Stored data entries:

╔══

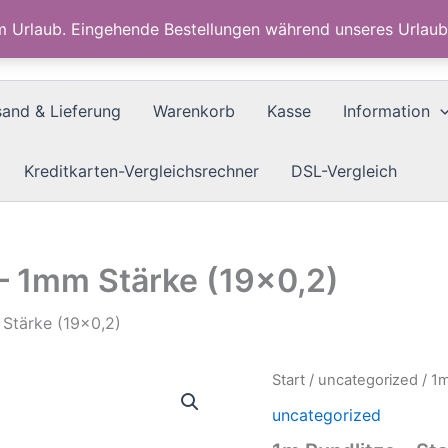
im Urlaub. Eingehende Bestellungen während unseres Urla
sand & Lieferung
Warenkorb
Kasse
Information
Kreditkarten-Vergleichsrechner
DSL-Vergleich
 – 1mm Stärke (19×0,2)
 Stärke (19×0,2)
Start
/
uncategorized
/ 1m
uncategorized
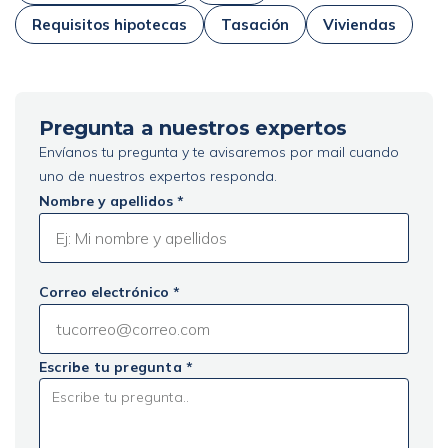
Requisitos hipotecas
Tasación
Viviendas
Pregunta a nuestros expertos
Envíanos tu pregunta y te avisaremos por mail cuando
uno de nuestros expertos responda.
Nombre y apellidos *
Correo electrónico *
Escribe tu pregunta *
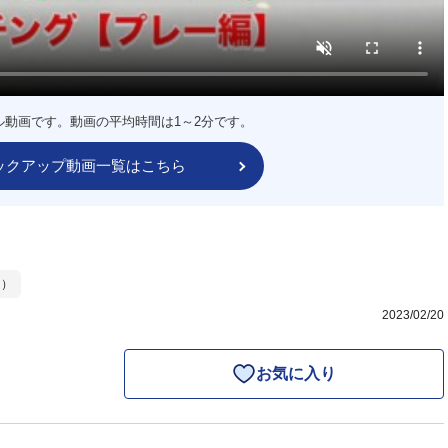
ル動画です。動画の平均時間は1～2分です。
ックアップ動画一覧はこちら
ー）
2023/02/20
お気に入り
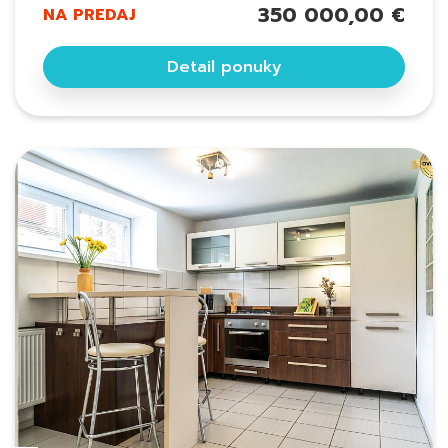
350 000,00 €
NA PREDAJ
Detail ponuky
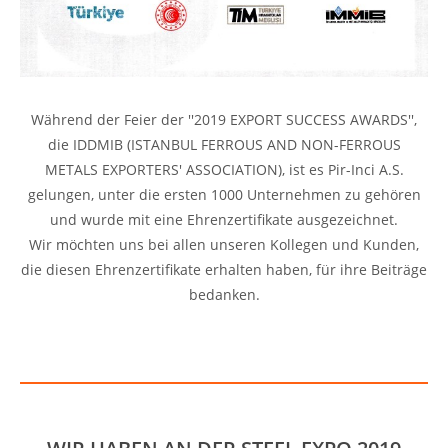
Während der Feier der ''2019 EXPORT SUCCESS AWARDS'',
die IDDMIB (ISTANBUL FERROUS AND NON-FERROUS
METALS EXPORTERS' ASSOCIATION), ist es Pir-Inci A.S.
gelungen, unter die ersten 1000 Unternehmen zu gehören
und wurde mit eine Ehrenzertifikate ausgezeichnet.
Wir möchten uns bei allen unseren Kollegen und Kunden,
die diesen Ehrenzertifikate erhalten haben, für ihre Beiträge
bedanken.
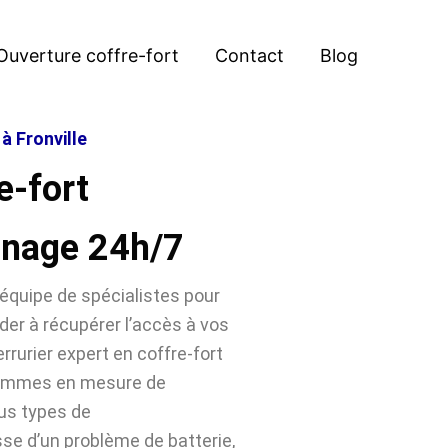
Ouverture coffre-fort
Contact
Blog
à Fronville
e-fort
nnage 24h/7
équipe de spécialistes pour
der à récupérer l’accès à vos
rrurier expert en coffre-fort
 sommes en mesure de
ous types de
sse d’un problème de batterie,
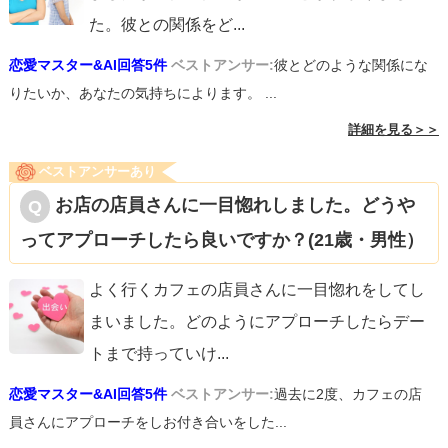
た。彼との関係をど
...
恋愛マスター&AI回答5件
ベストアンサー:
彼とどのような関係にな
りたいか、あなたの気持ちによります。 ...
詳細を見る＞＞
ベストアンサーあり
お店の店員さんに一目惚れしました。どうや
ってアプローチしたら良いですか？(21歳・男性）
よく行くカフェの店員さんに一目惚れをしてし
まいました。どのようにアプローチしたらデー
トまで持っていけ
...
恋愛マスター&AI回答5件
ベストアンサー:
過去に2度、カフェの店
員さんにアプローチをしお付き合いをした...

╚══
╔══

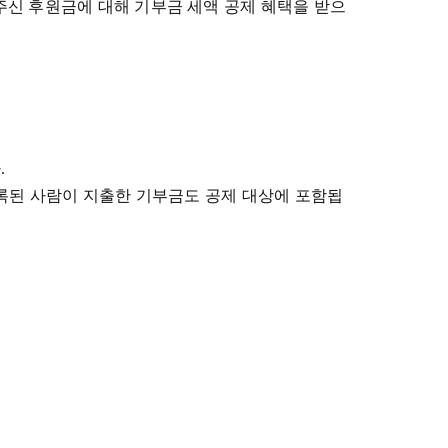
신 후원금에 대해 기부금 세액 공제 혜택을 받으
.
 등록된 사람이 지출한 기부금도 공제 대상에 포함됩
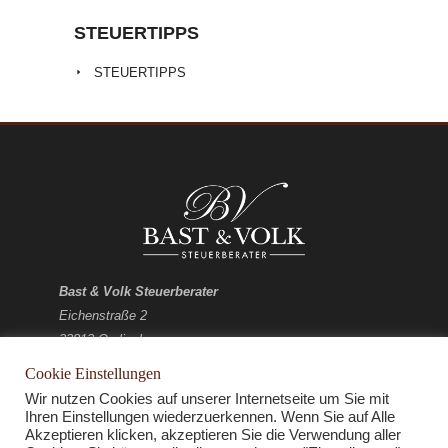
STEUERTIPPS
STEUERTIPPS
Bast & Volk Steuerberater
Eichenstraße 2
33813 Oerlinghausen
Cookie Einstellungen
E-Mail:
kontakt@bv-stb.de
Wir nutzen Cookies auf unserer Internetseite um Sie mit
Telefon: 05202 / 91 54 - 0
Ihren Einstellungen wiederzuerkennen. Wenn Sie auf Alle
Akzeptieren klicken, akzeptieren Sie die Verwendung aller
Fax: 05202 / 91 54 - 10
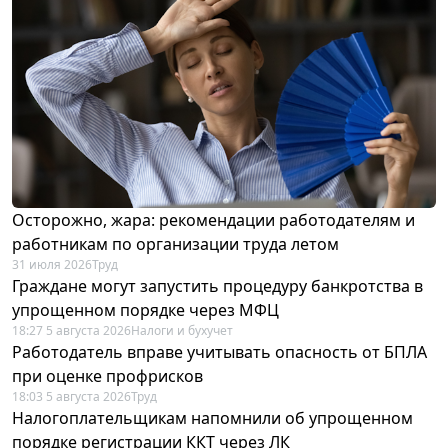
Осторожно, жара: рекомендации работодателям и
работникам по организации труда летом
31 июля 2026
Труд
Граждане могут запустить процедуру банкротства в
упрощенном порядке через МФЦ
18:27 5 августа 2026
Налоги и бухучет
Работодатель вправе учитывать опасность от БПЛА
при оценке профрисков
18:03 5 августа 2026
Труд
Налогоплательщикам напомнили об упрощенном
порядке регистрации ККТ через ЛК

╚══
╔══

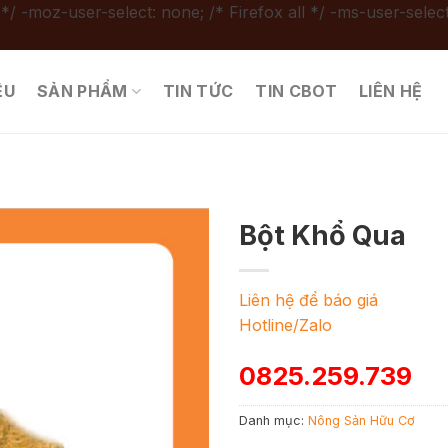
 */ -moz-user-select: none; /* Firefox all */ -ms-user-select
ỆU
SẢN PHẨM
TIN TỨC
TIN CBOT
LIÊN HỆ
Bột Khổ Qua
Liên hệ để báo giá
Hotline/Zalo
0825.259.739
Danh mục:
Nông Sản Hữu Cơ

╚══

TASK PROMPT → Look through the entries above, and wherever a line holds the string "упрощенном", copy it.

RESPONSE TO THIS TASK →
упрощенном порядке через МФЦ
Налогоплательщикам напомнили об упрощенном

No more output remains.